#### Records from a data collection
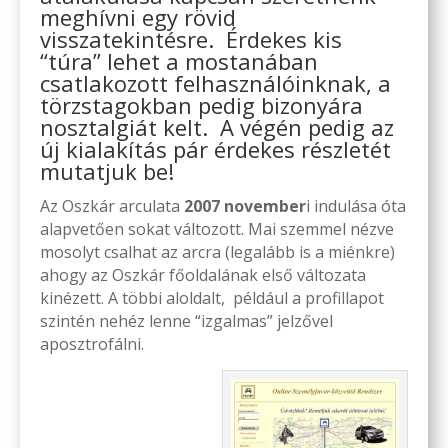
meghívni egy rövid
visszatekintésre. Érdekes kis
“túra” lehet a mostanában
csatlakozott felhasználóinknak, a
törzstagokban pedig bizonyára
nosztalgiát kelt. A végén pedig az
új kialakítás pár érdekes részletét
mutatjuk be!
Az Oszkár arculata
2007 november
i indulása óta
alapvetően sokat változott. Mai szemmel nézve
mosolyt csalhat az arcra (legalább is a miénkre)
ahogy az Oszkár főoldalának első változata
kinézett. A többi aloldalt, például a profillapot
szintén nehéz lenne “izgalmas” jelzővel
aposztrofálni.
.
.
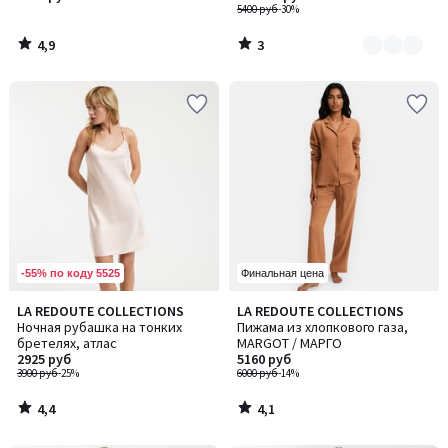
5400 руб
-30%
4,9
3
/
/
5
5
-55% по коду 5525
Финальная цена
4,4
4,1
LA REDOUTE COLLECTIONS
LA REDOUTE COLLECTIONS
/ 5
/ 5
Ночная рубашка на тонких
Пижама из хлопкового газа,
бретелях, атлас
MARGOT / МАРГО
2925 руб
5160 руб
3900 руб
-25%
6000 руб
-14%
4,4
4,1
/
/
5
5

#### Exercise instructions
Which of the lines above include the word "Oszkár"? List those lines.

#### Exercise solution
Az Oszkár arculata
ahogy az Oszkár főoldalának első változata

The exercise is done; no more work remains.